Analyzing-HN.md (15980B)
- ---
- date: 2017-09-13
- layout: post
- title: "Analyzing HN moderation & censorship"
- tags: [hacker news]
- ---
- [Hacker News](https://news.ycombinator.com) is a popular
- "[hacker](http://www.catb.org/jargon/html/H/hacker.html)" news board. One thing
- I love about HN is that the moderation generally does an excellent job. The site
- is free of spam and the conversations are usually respectful and meaningful (if
- pessimistic at times). However, there is always room for improvement, and
- moderation on Hacker News is no exception.
- **Notice**: on 2017-10-19 this article was updated to incorporate feedback the
- Hacker News moderators sent to me to clarify some of the points herein. You may
- view a diff of these changes
- [here](https://github.com/SirCmpwn/sircmpwn.github.io/commit/553d051c84a4631c3bd3264a437dfbc6c9807d13).
- For some time now, I've been scraping the HN API and website to learn how the
- moderators work, and to gather some interesting statistics about posts there
- in general. Every 5 minutes, I take a sample of the front page, and every 30
- minutes, I sample the top 500 posts (note that HN may return fewer than this
- number). During each sample, I record the ID, author, title, URL, status
- (dead/flagged/dupe/alive), score, number of comments, rank, and compute the rank
- based on [HN's published algorithm](https://news.ycombinator.com/item?id=231209).

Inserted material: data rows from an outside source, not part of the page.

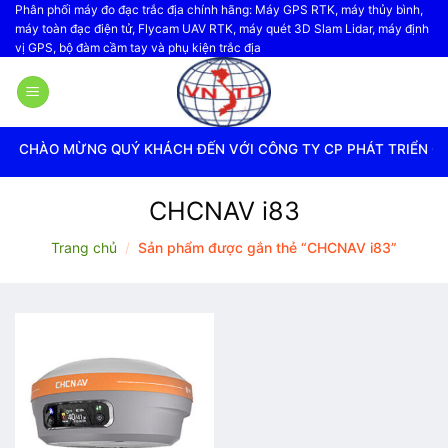
Bỏ
Phân phối máy đo đạc trắc địa chính hãng: Máy GPS RTK, máy thủy bình,
máy toàn đạc điện tử, Flycam UAV RTK, máy quét 3D Slam Lidar, máy định
qua
vị GPS, bộ đàm cầm tay và phụ kiện trắc địa
nội
dung
CHÀO MỪNG QUÝ KHÁCH ĐẾN VỚI CÔNG TY CP PHÁT TRIỂN CÔN
CHCNAV i83
Trang chủ
/
Sản phẩm được gắn thẻ “CHCNAV i83”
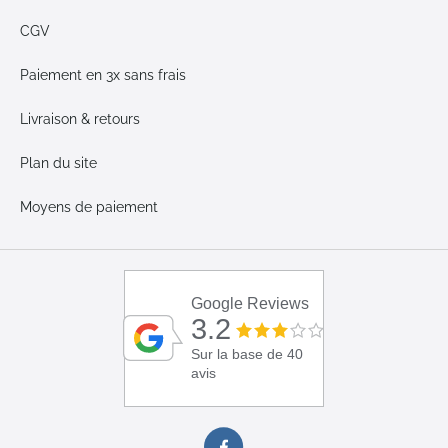
CGV
Paiement en 3x sans frais
Livraison & retours
Plan du site
Moyens de paiement
Google Reviews
3.2
Sur la base de 40
avis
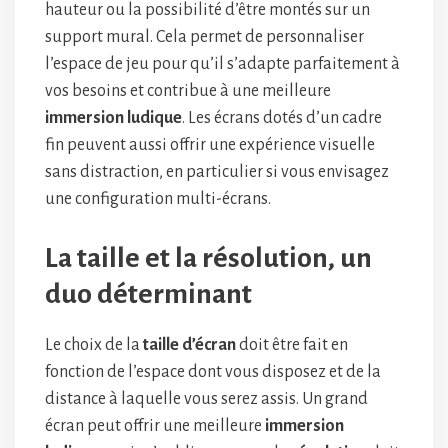
hauteur ou la possibilité d’être montés sur un
support mural. Cela permet de personnaliser
l’espace de jeu pour qu’il s’adapte parfaitement à
vos besoins et contribue à une meilleure
immersion ludique
. Les écrans dotés d’un cadre
fin peuvent aussi offrir une expérience visuelle
sans distraction, en particulier si vous envisagez
une configuration multi-écrans.
La taille et la résolution, un
duo déterminant
Le choix de la
taille d’écran
doit être fait en
fonction de l’espace dont vous disposez et de la
distance à laquelle vous serez assis. Un grand
écran peut offrir une meilleure
immersion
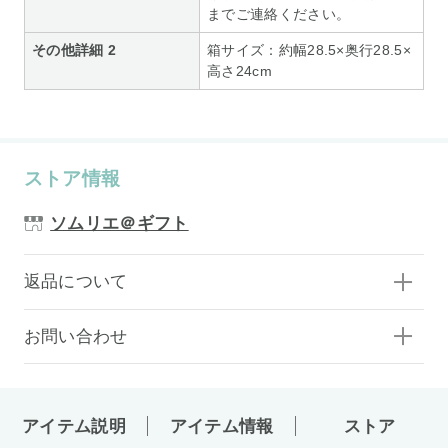
までご連絡ください。
その他詳細 2
箱サイズ：約幅28.5×奥行28.5×
高さ24cm
ストア情報
ソムリエ＠ギフト
返品について
お問い合わせ
アイテム説明
アイテム情報
ストア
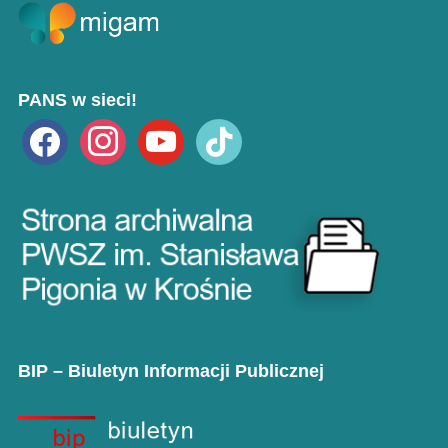
PANS w sieci!
facebook
instagram
youtube
tiktok
BIP – Biuletyn Informacji Publicznej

- A note is made when the title, URL, or status changes.
- [![](https://sr.ht/IFCA.png)](https://hn.0x2237.club/post/15217697)
- The information gathered is publicly available at
- [hn.0x2237.club](https://hn.0x2237.club) (sorry about the stupid domain, I just
- picked one at random). You can search for most posts here going back to
- 2017-04-14, as well as view recent
- [title](https://hn.0x2237.club/title-changes) and
- [url](https://hn.0x2237.club/url-changes) changes or [deleted
- posts](https://hn.0x2237.club/deleted)
- ([score>10](https://hn.0x2237.club/deleted-10)). Raw data is available as JSON
- for any post at `https://hn.0x2237.club/post/:id/json`. Feel free to explore the
- site later, or [its shitty code](https://git.sr.ht/~sircmpwn/hnstats). For now,
- let's dive into what I've learned from this data.
- ### Tools HN mods use
- The main tools I'm aware of that HN moderators can use to perform their duties
- are:
- - Editing link titles or URLs
- - Influencing story rank via "downweighting" or "burying"

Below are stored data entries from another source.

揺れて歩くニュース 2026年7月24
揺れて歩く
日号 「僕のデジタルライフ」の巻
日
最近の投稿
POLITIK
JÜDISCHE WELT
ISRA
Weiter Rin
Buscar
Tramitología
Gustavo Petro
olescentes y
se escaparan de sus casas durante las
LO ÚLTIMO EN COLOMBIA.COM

- - Deleting or "killing" posts
- - Detaching off-topic or rulebreaking comment threads from their parents
- - <abbr title="Banning them without making it known to them">Shadowbanning</abbr>
- misbehaving users
- - Banning misbehaving users (and telling them)

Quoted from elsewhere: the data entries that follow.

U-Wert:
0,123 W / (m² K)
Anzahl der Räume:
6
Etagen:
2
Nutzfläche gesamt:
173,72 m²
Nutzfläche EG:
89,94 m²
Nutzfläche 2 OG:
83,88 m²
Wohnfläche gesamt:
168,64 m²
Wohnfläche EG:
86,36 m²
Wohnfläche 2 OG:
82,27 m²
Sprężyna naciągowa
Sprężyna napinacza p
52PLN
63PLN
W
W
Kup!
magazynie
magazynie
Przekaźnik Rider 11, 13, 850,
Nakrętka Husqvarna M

- The moderators emphasize a difference between deleting a post and killing a
- post. The former, deleting a post, will remove it from all public view like it
- had never existed, and is a tool used infrequently. Killing a post will mark it
- as [dead] so it doesn't show up on the post listing.
- Influencing a post's rank can also be done through several means of varying
- severity. "Burying" a post will leave a post alive, but plunge it in rank.
- "Downweighting" is similar, but does not push its rank as far.
- There are also automated tools for detecting spam and <abbr title="Posts
- influenced by a group of early voters hoping to get it on the front page">voting
- rings</abbr>, as well as automated de-emphasizing of posts based on certain
- <abbr title="'Bitcoin' was known to at some point be one of these">secret
- keywords</abbr> and controls to prevent flamewars. Automated tools on Hacker
- News are used to downweight or kill posts, but never to bury or delete them.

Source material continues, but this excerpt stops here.